The flight in was from Heathrow, British Airways non-stop from London to
Karnataka's capital. It had announcements in Kannada, besides English. The
flight out was to Goa, on IndiGo. It had announcements in Hindi, besides
English. If you think there is nothing odd and infuriating about this, then
you must be from the Hindi belt. The young man next to me on the IndiGo
flight, travelling from a Kannada-speaking state to a Konkani - and
Portuguese-speaking state, had no idea what the announcements were saying.
He didn't turn off his phone, for example, because he wasn't told he
should. To top it all, the member of the cabin crew who came over to tell
him to do so told him in Hindi (and rather brusquely). This systematic
corporate idiocy would have been comic if not for the fact that the nice
young man was embarrassed, upset and, I think, angered in consequence.

To be from a non-Hindi state in today's India is to deal with a hundred
little humiliations. Tweet from Bengaluru, as I did last week, and your
location attached to the tweet will come up not in English or Kannada but
in Hindi. That is Twitter India's demented conception of friendly and
sensitive language policy, apparently. (A request for clarification on
whether Twitter India would change this insane policy is still unheeded as
I write this. Perhaps because I asked on Twitter, and who really feels like
checking Twitter these days, not even Twitter itself.)

That is the broader cultural and social context in which we must situate
what appears to be a very technocratic dispute that has recently cropped up
involving the southern states of the Union.
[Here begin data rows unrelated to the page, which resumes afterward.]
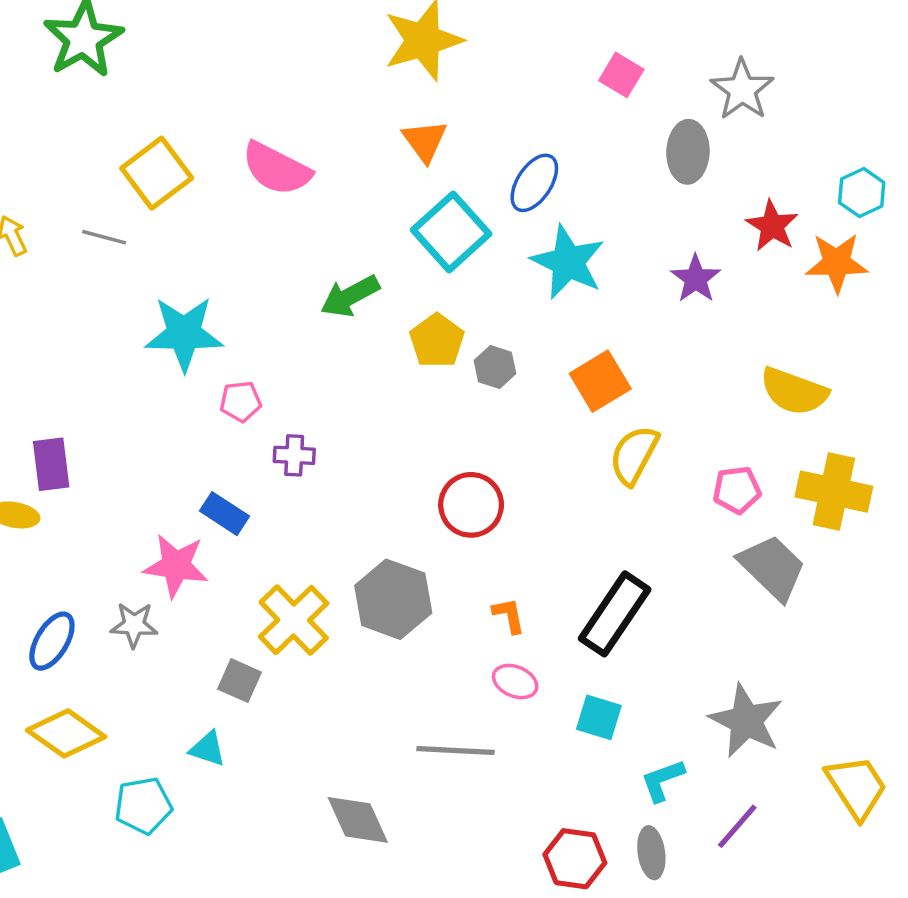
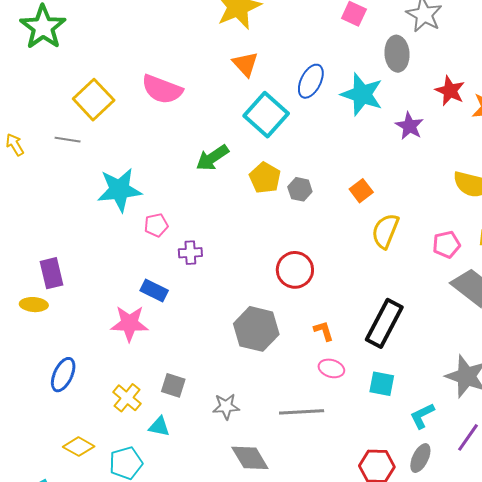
cyan star: (568, 262) -> (362, 94), moved
orange square: (600, 381) -> (361, 191), size x0.7
yellow cross: (294, 620) -> (127, 398), moved, size x0.7
gray star: (134, 625) -> (226, 406), moved
yellow diamond: (66, 733) -> (79, 447), moved, size x0.7
gray ellipse: (651, 853) -> (420, 458), turned 40

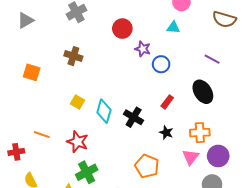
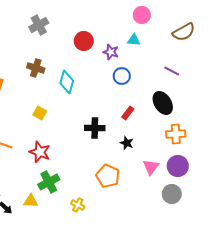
brown semicircle: (224, 19) -> (184, 32), turned -45
purple star: (143, 49) -> (111, 52), moved
cyan diamond: (104, 111) -> (67, 82), moved
black cross: (134, 117) -> (95, 128), turned -30
orange cross: (200, 133) -> (176, 134), moved

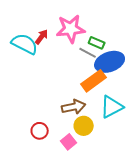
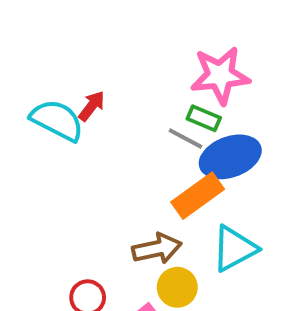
pink star: (71, 29) -> (220, 75), moved

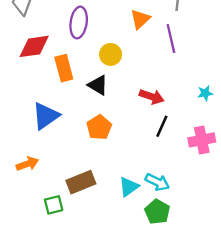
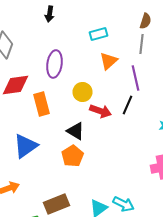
black triangle: (98, 85) -> (76, 131), moved
red arrow: (152, 97) -> (100, 111), moved
black line: (162, 126) -> (128, 105), moved

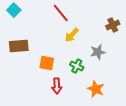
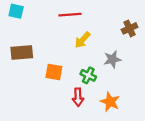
cyan square: (14, 10) -> (16, 11), turned -32
red line: (61, 13) -> (70, 15), turned -54
red arrow: (57, 86) -> (78, 97), moved

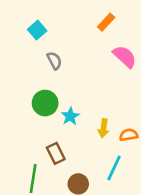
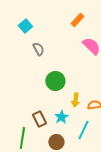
green circle: (45, 103) -> (55, 81), moved
cyan star: (70, 116) -> (61, 117), moved

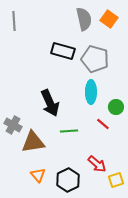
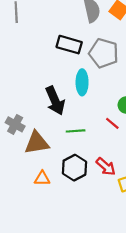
cyan ellipse: (91, 92) -> (82, 82), moved
orange triangle: (38, 175) -> (42, 178), turned -49
black hexagon: (68, 180) -> (74, 168), moved

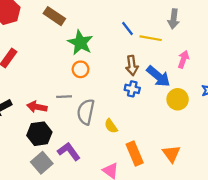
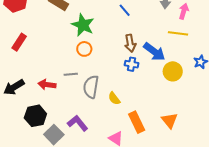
yellow line: (151, 38) -> (178, 33), moved
pink arrow: (183, 59) -> (184, 11), moved
black hexagon: (39, 134) -> (35, 116), moved

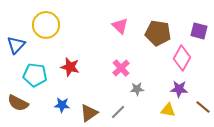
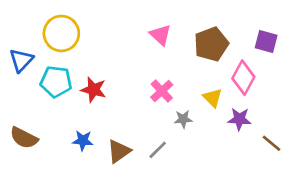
brown pentagon: (158, 33) -> (211, 44), turned -30
cyan pentagon: (35, 75) -> (56, 82), moved
yellow triangle: (168, 110) -> (213, 98), moved, turned 35

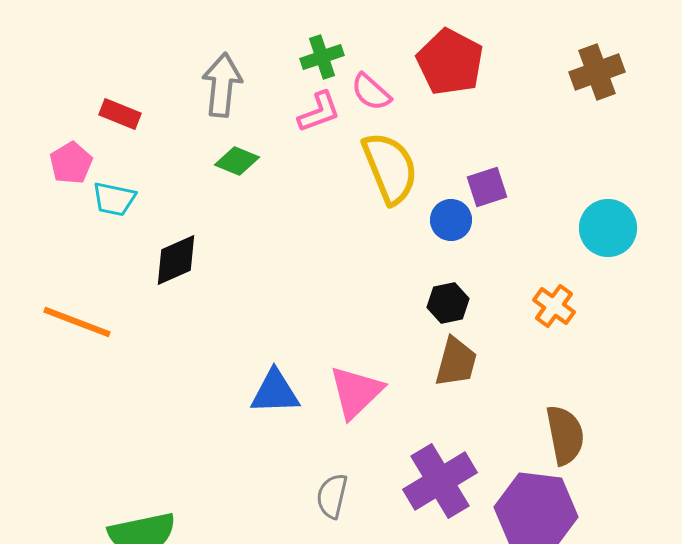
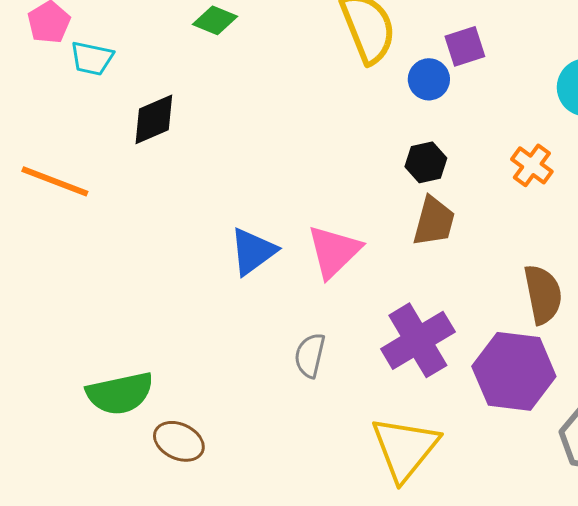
blue triangle: (275, 392) -> (253, 251), turned -34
MK Stalin, the leader of Tamil
Nadu's opposition, has written a letter questioning the terms of reference
of the Fifteenth Finance Commission - an issue that may seem unimportant
but in fact is pivotal for India's future as a united and harmonious
country. Stalin joins other state leaders - including Karnataka Chief
Minister Siddaramaiah, and Pawan Kalyan, the film star-turned-politician in
Andhra Pradesh - in drawing attention to this apparently unimportant
disagreement.

What, you ask, could be at stake here? How could it be political enough to
draw in three state leaders, and momentous enough to affect our destiny as
a country? Well, Finance Commissions are a vitally important feature of our
constitutional set-up. Every five years, the commission decides how tax
revenue will be divided between various states (this is, of course, an even
more important formula in the post-GST era). The more the commission's
formula favours a particular state or set of states, the more money the
state government gets from the national kitty to spend.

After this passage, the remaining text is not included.